The key metric for sleep apnea is the Apnea-Hypopnea Index (AHI) — the number of breathing events per hour of sleep. An AHI of 5-14 indicates mild OSA, 15-29 is moderate, and 30 or above is severe. But the AHI alone doesn’t tell the whole story. The degree of oxygen desaturation, the duration of events, and their relationship to sleep stage and body position all matter for treatment decisions.
Split-Night Studies
If you have significant apnea early in the study, the technologist might wake you halfway through and fit you with a CPAP mask. This is called a split-night study — the first half diagnoses the problem, the second half begins calibrating treatment. It’s efficient because it avoids the need for a second night in the lab, though some patients find the mid-night CPAP introduction disorienting.
Getting Your Results
Your recording generates hundreds of pages of raw data. A sleep scientist scores the study — manually reviewing the recording and identifying events — and a sleep physician interprets the results. This process typically takes 1-2 weeks.
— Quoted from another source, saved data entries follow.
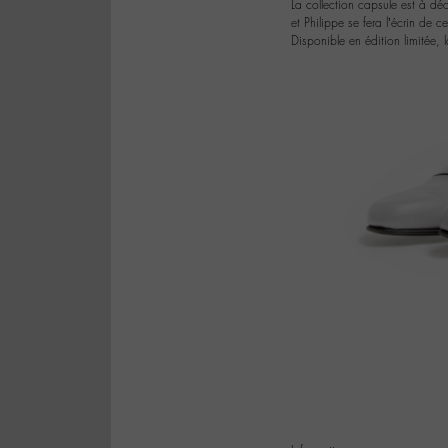
La collection capsule est à d
et Philippe se fera l’écrin de ce
Disponible en édition limitée, 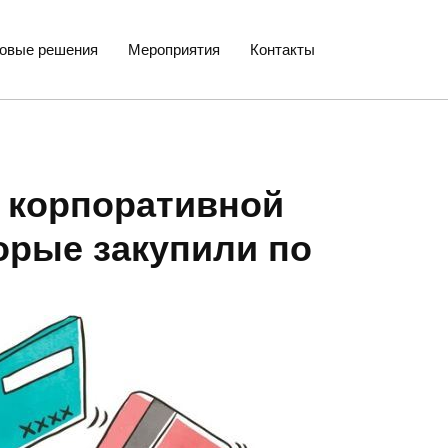
товые решения
Мероприятия
Контакты
 корпоративной
орые закупили по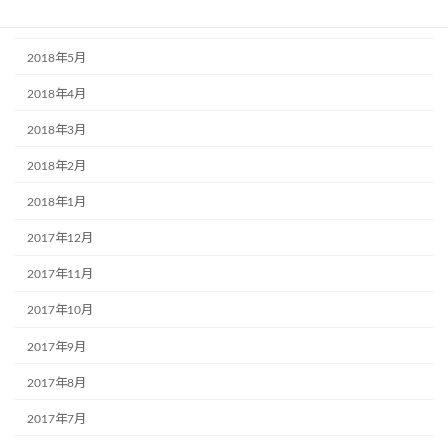
2018年6月
2018年5月
2018年4月
2018年3月
2018年2月
2018年1月
2017年12月
2017年11月
2017年10月
2017年9月
2017年8月
2017年7月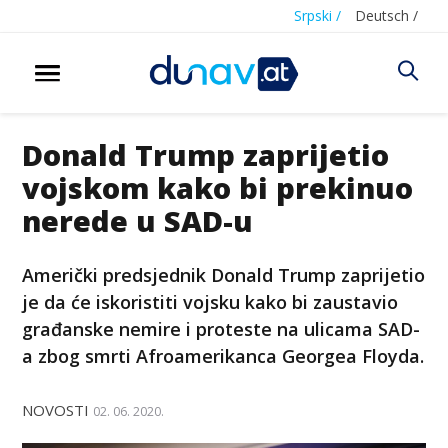
Srpski /
Deutsch /
Donald Trump zaprijetio
vojskom kako bi prekinuo
nerede u SAD-u
Američki predsjednik Donald Trump zaprijetio
je da će iskoristiti vojsku kako bi zaustavio
građanske nemire i proteste na ulicama SAD-
a zbog smrti Afroamerikanca Georgea Floyda.
NOVOSTI
02. 06. 2020.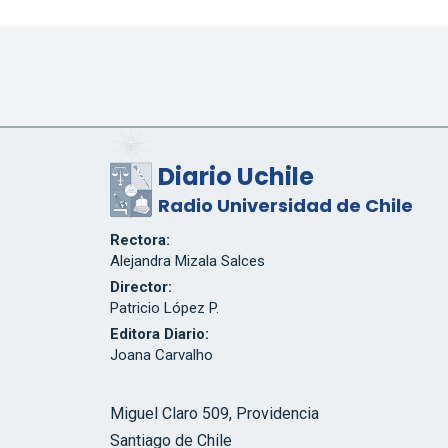
Diario Uchile
Radio Universidad de Chile
Rectora:
Alejandra Mizala Salces
Director:
Patricio López P.
Editora Diario:
Joana Carvalho
Miguel Claro 509, Providencia
Santiago de Chile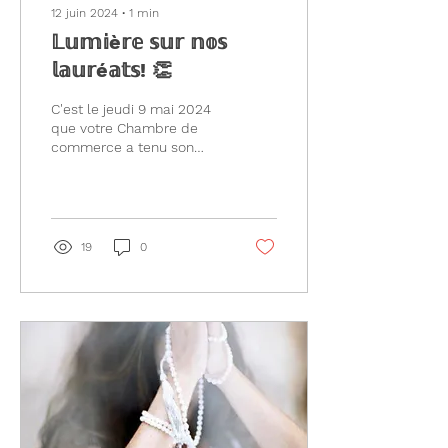
12 juin 2024
∙
1
min
𝕃𝕦𝕞𝕚è𝕣𝕖 𝕤𝕦𝕣 𝕟𝕠𝕤
𝕝𝕒𝕦𝕣é𝕒𝕥𝕤! 👏
C'est le jeudi 9 mai 2024
que votre Chambre de
commerce a tenu son
𝟰𝟴𝗲 𝗚𝗮𝗹𝗮 𝗱𝗲𝘀
𝗣𝗿𝗲𝘀𝘁𝗶𝗴𝗲𝘀. Permettez-
nous de vous...
19
0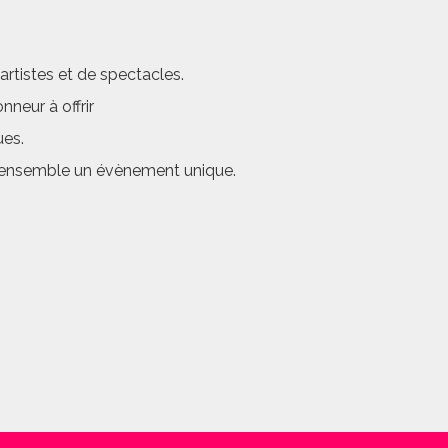
rtistes et de spectacles.
neur à offrir
ues.
er ensemble un évènement unique.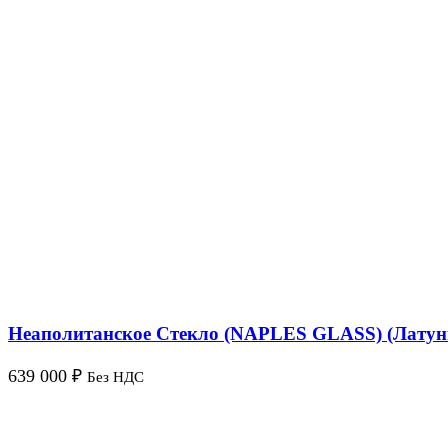
Неаполитанское Стекло (NAPLES GLASS) (Латун
639 000
₽
Без НДС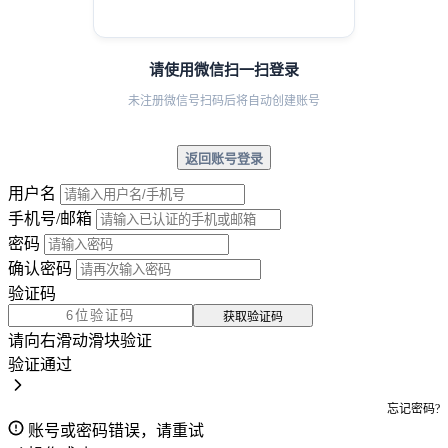
请使用微信扫一扫登录
未注册微信号扫码后将自动创建账号
返回账号登录
用户名
手机号/邮箱
密码
确认密码
验证码
获取验证码
请向右滑动滑块验证
验证通过
忘记密码?
账号或密码错误，请重试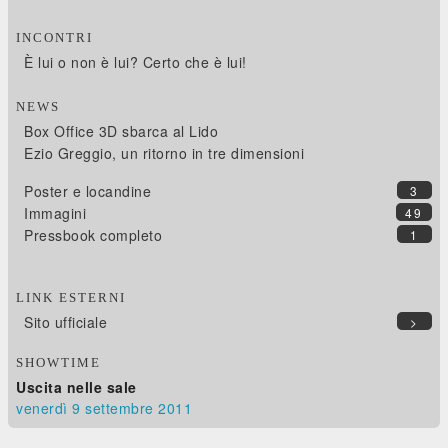
INCONTRI
È lui o non è lui? Certo che è lui!
NEWS
Box Office 3D sbarca al Lido
Ezio Greggio, un ritorno in tre dimensioni
Poster e locandine
3
Immagini
49
Pressbook completo
1
LINK ESTERNI
Sito ufficiale
>
SHOWTIME
Uscita nelle sale
venerdì 9
settembre 2011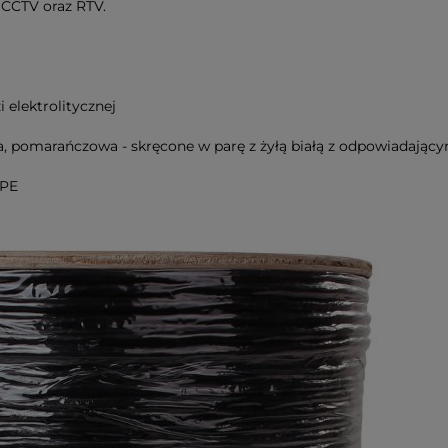
CCTV oraz RTV.
 elektrolitycznej
ązowa, pomarańczowa - skręcone w parę z żyłą białą z odpowiada
 PE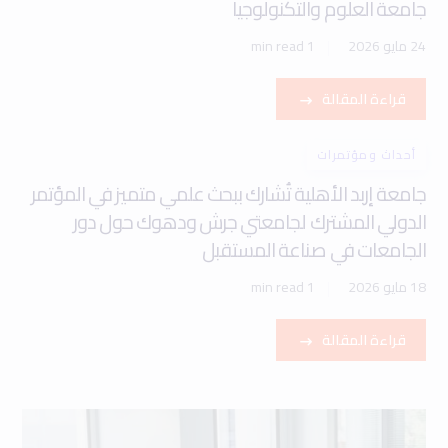
جامعة العلوم والتكنولوجيا
24 مايو 2026
1 min read
قراءة المقالة
أحداث ومؤتمرات
جامعة إربد الأهلية تُشارك ببحث علمي متميز في المؤتمر
الدولي المشترك لجامعتي جرش ودهوك حول دور
الجامعات في صناعة المستقبل
18 مايو 2026
1 min read
قراءة المقالة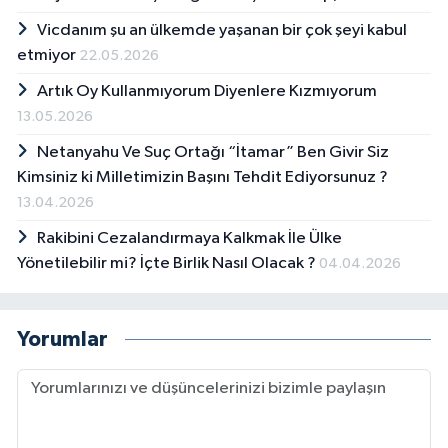
Vicdanım şu an ülkemde yaşanan bir çok şeyi kabul
etmiyor
22.05.2026
Artık Oy Kullanmıyorum Diyenlere Kızmıyorum
13.05.2026
Netanyahu Ve Suç Ortağı “İtamar” Ben Givir Siz
Kimsiniz ki Milletimizin Başını Tehdit Ediyorsunuz ?
13.04.2026
Rakibini Cezalandırmaya Kalkmak İle Ülke
Yönetilebilir mi? İçte Birlik Nasıl Olacak ?
04.04.2026
Yorumlar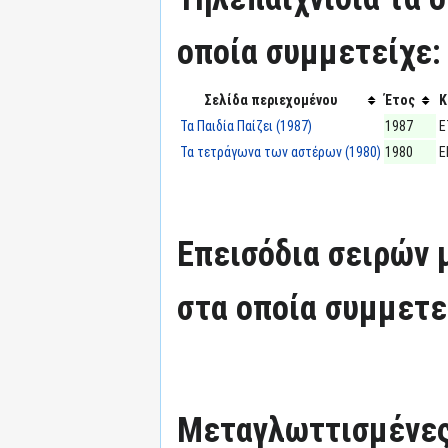
οποία συμμετείχε:
Σελίδα περιεχομένου
Έτος
Κ
Τα Παιδία Παίζει (1987)
1987
Ε
Τα τετράγωνα των αστέρων (1980)
1980
Ε
Επεισόδια σειρών
στα οποία συμμετε
Μεταγλωττισμένες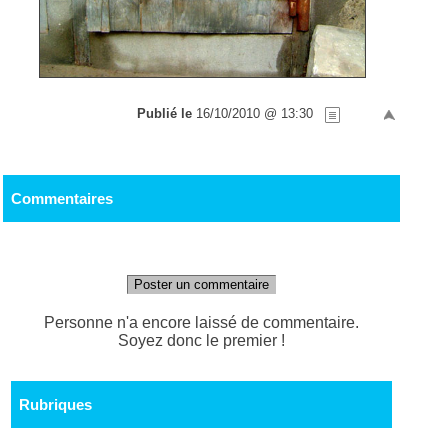
Publié le
16/10/2010 @ 13:30
Commentaires
Poster un commentaire
Personne n'a encore laissé de commentaire.
Soyez donc le premier !
Rubriques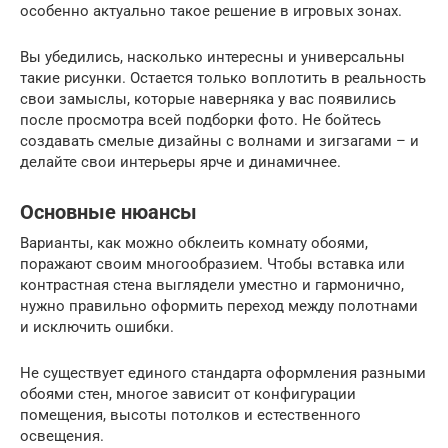
особенно актуально такое решение в игровых зонах.
Вы убедились, насколько интересны и универсальны
такие рисунки. Остается только воплотить в реальность
свои замыслы, которые наверняка у вас появились
после просмотра всей подборки фото. Не бойтесь
создавать смелые дизайны с волнами и зигзагами – и
делайте свои интерьеры ярче и динамичнее.
Основные нюансы
Варианты, как можно обклеить комнату обоями,
поражают своим многообразием. Чтобы вставка или
контрастная стена выглядели уместно и гармонично,
нужно правильно оформить переход между полотнами
и исключить ошибки.
Не существует единого стандарта оформления разными
обоями стен, многое зависит от конфигурации
помещения, высоты потолков и естественного
освещения.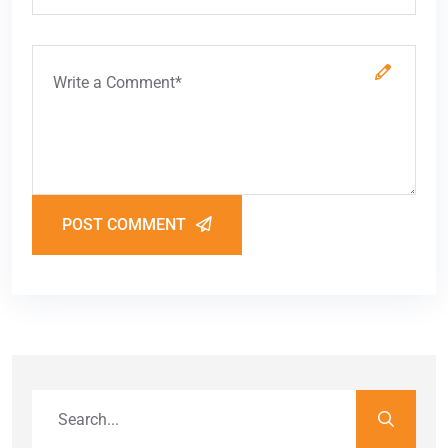
POST COMMENT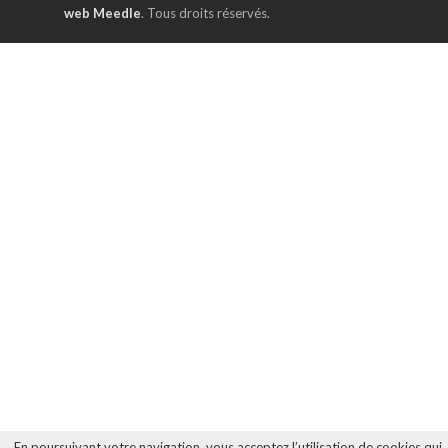
web Meedle
. Tous droits réservés.
En poursuivant votre navigation, vous acceptez l’utilisation de cookies qui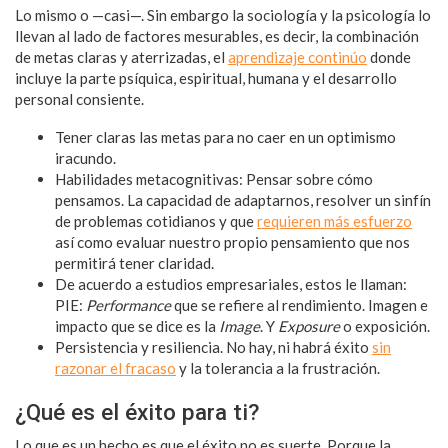
Lo mismo o —casi—. Sin embargo la sociología y la psicología lo
llevan al lado de factores mesurables, es decir, la combinación
de metas claras y aterrizadas, el
aprendizaje continúo
donde
incluye la parte psíquica, espiritual, humana y el desarrollo
personal consiente.
Tener claras las metas para no caer en un optimismo
iracundo.
Habilidades metacognitivas: Pensar sobre cómo
pensamos. La capacidad de adaptarnos, resolver un sinfín
de problemas cotidianos y que
requieren más esfuerzo
así como evaluar nuestro propio pensamiento que nos
permitirá tener claridad.
De acuerdo a estudios empresariales, estos le llaman:
PIE:
Performance
que se refiere al rendimiento. Imagen e
impacto que se dice es la
Image
. Y
Exposure
o exposición.
Persistencia y resiliencia. No hay, ni habrá éxito
sin
razonar el fracaso
y la tolerancia a la frustración.
¿Qué es el éxito para ti?
Lo que es un hecho es que el éxito no es suerte. Porque la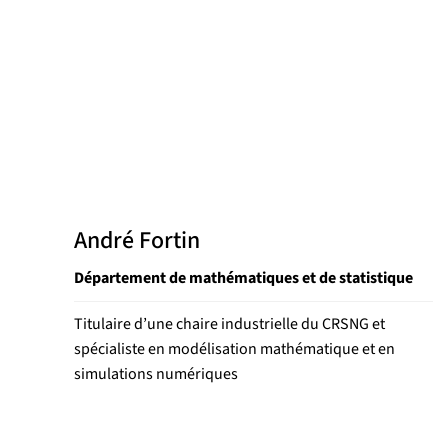
André Fortin
Département de mathématiques et de statistique
Titulaire d’une chaire industrielle du CRSNG et
spécialiste en modélisation mathématique et en
simulations numériques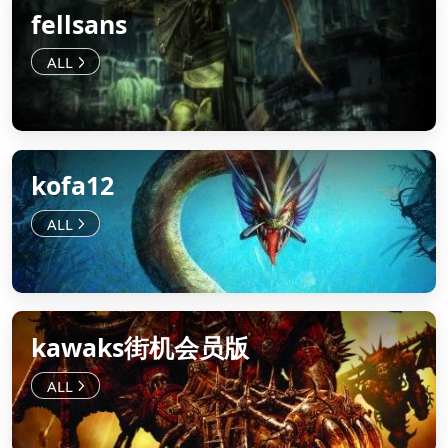
fellsans
kofa12
kawaks街机会员版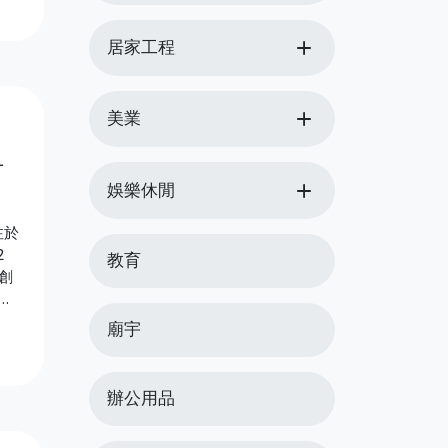
，
add
居家工程
房
add
美業
可
add
娛樂休閒
注於
2
教育
創
蓋
廟宇
辦公用品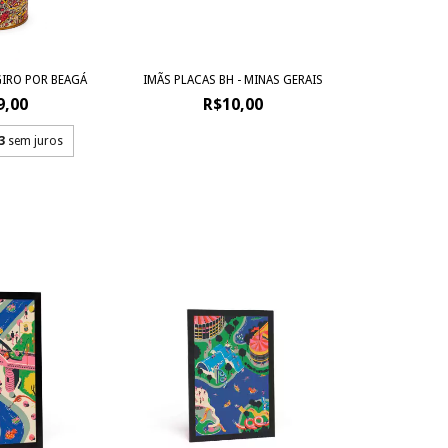
IRO POR BEAGÁ
IMÃS PLACAS BH - MINAS GERAIS
9,00
R$10,00
3
sem juros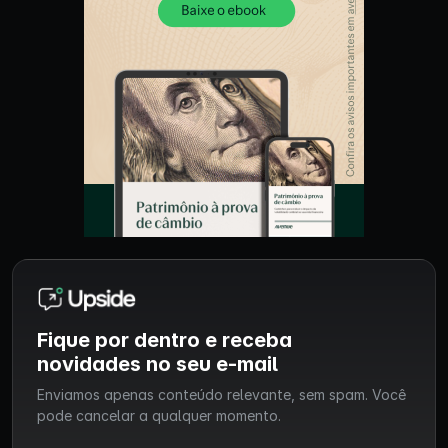
Fique por dentro e receba
novidades no seu e-mail
Enviamos apenas conteúdo relevante, sem spam. Você
pode cancelar a qualquer momento.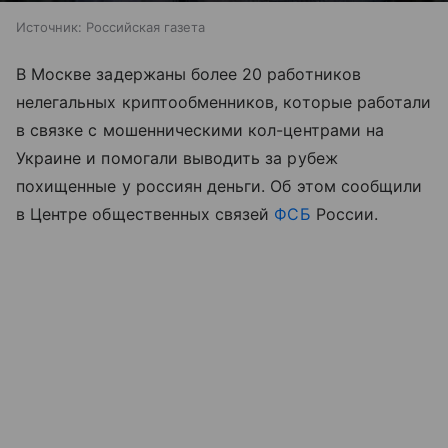
Источник:
Российская газета
В Москве задержаны более 20 работников
нелегальных криптообменников, которые работали
в связке с мошенническими кол-центрами на
Украине и помогали выводить за рубеж
похищенные у россиян деньги. Об этом сообщили
в Центре общественных связей
ФСБ
России.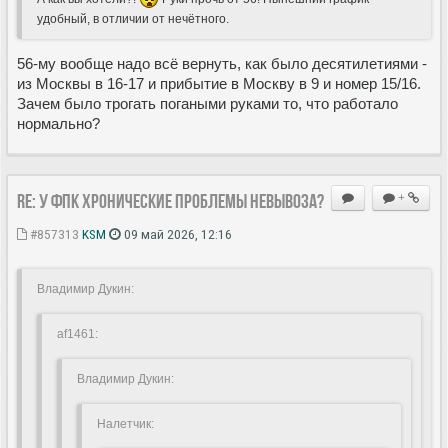
удобный, в отличии от нечëтного.
56-му вообще надо всё вернуть, как было десятилетиями -
из Москвы в 16-17 и прибытие в Москву в 9 и номер 15/16.
Зачем было трогать погаными руками то, что работало
нормально?
Re: У ФПК хронические проблемы невывоза?
+
#857313
KSM
09 май 2026, 12:16
Владимир Дукин:
af1461:
Владимир Дукин:
Hалетчик: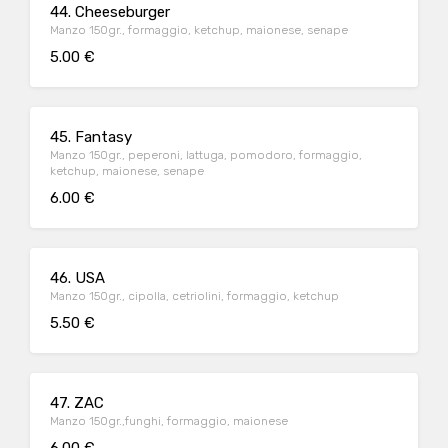
44. Cheeseburger
Manzo 150gr., formaggio, ketchup, maionese, senape
5.00 €
45. Fantasy
Manzo 150gr., peperoni, lattuga, pomodoro, formaggio,
ketchup, maionese, senape
6.00 €
46. USA
Manzo 150gr., cipolla, cetriolini, formaggio, ketchup
5.50 €
47. ZAC
Manzo 150gr.,funghi, formaggio, maionese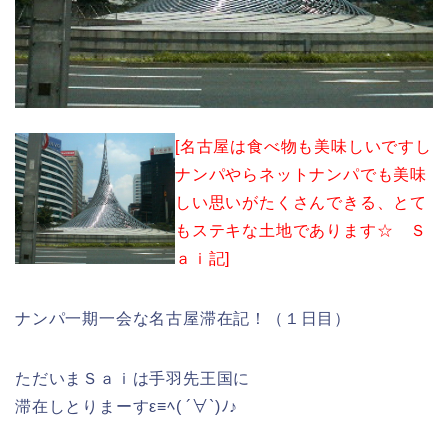
[名古屋は食べ物も美味しいですし
ナンパやらネットナンパでも美味
しい思いがたくさんできる、とて
もステキな土地であります☆ Ｓ
ａｉ記]
ナンパ一期一会な名古屋滞在記！（１日目）
ただいまＳａｉは手羽先王国に
滞在しとりまーすε≡ﾍ( ´∀`)ﾉ♪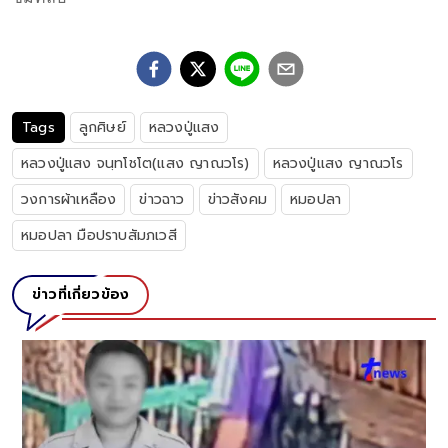
Tags
ลูกศิษย์
หลวงปู่แสง
หลวงปู่แสง จนฺทโชโต(แสง ญาณวโร)
หลวงปู่แสง ญาณวโร
วงการผ้าเหลือง
ข่าวฉาว
ข่าวสังคม
หมอปลา
หมอปลา มือปราบสัมภเวสี
ข่าวที่เกี่ยวข้อง
ม.3 โดนแกล้งใน รร. ประจำ แม่ร่ำไห้วอนช่วย เ
ของลูกเป็น ตร.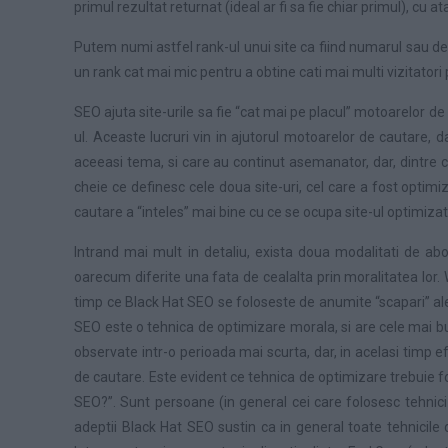
primul rezultat returnat (ideal ar fi sa fie chiar primul), cu a
Putem numi astfel rank-ul unui site ca fiind numarul sau de 
un rank cat mai mic pentru a obtine cati mai multi vizitatori
SEO ajuta site-urile sa fie “cat mai pe placul” motoarelor d
ul. Aceaste lucruri vin in ajutorul motoarelor de cautare,
aceeasi tema, si care au continut asemanator, dar, dintre 
cheie ce definesc cele doua site-uri, cel care a fost optimi
cautare a “inteles” mai bine cu ce se ocupa site-ul optimizat
Intrand mai mult in detaliu, exista doua modalitati de a
oarecum diferite una fata de cealalta prin moralitatea lor. 
timp ce Black Hat SEO se foloseste de anumite “scapari” ale
SEO este o tehnica de optimizare morala, si are cele mai bu
observate intr-o perioada mai scurta, dar, in acelasi timp e
de cautare. Este evident ce tehnica de optimizare trebuie f
SEO?”. Sunt persoane (in general cei care folosesc tehnici W
adeptii Black Hat SEO sustin ca in general toate tehnicile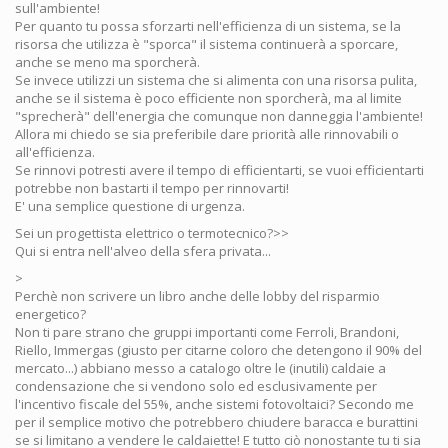
sull'ambiente!
Per quanto tu possa sforzarti nell'efficienza di un sistema, se la
risorsa che utilizza è "sporca" il sistema continuerà a sporcare,
anche se meno ma sporcherà.
Se invece utilizzi un sistema che si alimenta con una risorsa pulita,
anche se il sistema è poco efficiente non sporcherà, ma al limite
"sprecherà" dell'energia che comunque non danneggia l'ambiente!
Allora mi chiedo se sia preferibile dare priorità alle rinnovabili o
all'efficienza.
Se rinnovi potresti avere il tempo di efficientarti, se vuoi efficientarti
potrebbe non bastarti il tempo per rinnovarti!
E' una semplice questione di urgenza.
Sei un progettista elettrico o termotecnico?>>
Qui si entra nell'alveo della sfera privata...
>
Perchè non scrivere un libro anche delle lobby del risparmio
energetico?
Non ti pare strano che gruppi importanti come Ferroli, Brandoni,
Riello, Immergas (giusto per citarne coloro che detengono il 90% del
mercato...) abbiano messo a catalogo oltre le (inutili) caldaie a
condensazione che si vendono solo ed esclusivamente per
l'incentivo fiscale del 55%, anche sistemi fotovoltaici? Secondo me
per il semplice motivo che potrebbero chiudere baracca e burattini
se si limitano a vendere le caldaiette! E tutto ciò nonostante tu ti sia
You’ll receive a report that includes your sleep architecture (how much time you spent in each sleep stage), your AHI, oxygen saturation data, limb movement data, and other relevant findings. Your referring doctor or sleep specialist will discuss the results and treatment options with you.
Common Concerns
“I won’t be able to sleep.” Most people sleep enough for a diagnostic study. You don’t need a full eight hours — even 4-5 hours of recorded sleep usually provides sufficient data. And if you have significant apnea, it tends to show up regardless of how well you sleep.
“The results won’t be accurate because I don’t sleep normally in a lab.” This is partly true — lab sleep is different from home sleep. But sleep disorders don’t disappear in a lab setting. If anything, the mild sleep disruption from the unfamiliar environment can make apnea slightly worse. Studies have shown that in-lab PSG provides reliable and reproducible results.
“It’ll be embarrassing.” The technologists do this every night. They’ve seen everything — snoring, sleep talking, unusual sleep positions, people who need three bathroom trips. Nothing surprises them. Their job is to make you comfortable enough to sleep, and they’re good at it.
After the Diagnosis
If the study confirms sleep apnea, the most common treatment is CPAP therapy, though oral appliances, positional therapy, surgery, and lifestyle modifications are all options depending on severity and individual factors. Your sleep specialist will discuss the best approach for your situation.
If the study is normal — no significant apnea or other identifiable disorder — that’s useful information too. It means your symptoms have a different cause that needs investigation. A normal sleep study isn’t a wasted study.
The sleep study itself is one night of mild inconvenience in exchange for information that can significantly impact your health. Untreated sleep apnea is associated with cardiovascular disease, diabetes, cognitive impairment, and increased accident risk. Getting a proper diagnosis is worth the awkwardness of sleeping in a lab with wires stuck to your head.
If your doctor has suggested a sleep study, don’t put it off. The sooner you have accurate information, the sooner you can start addressing whatever’s disrupting your sleep.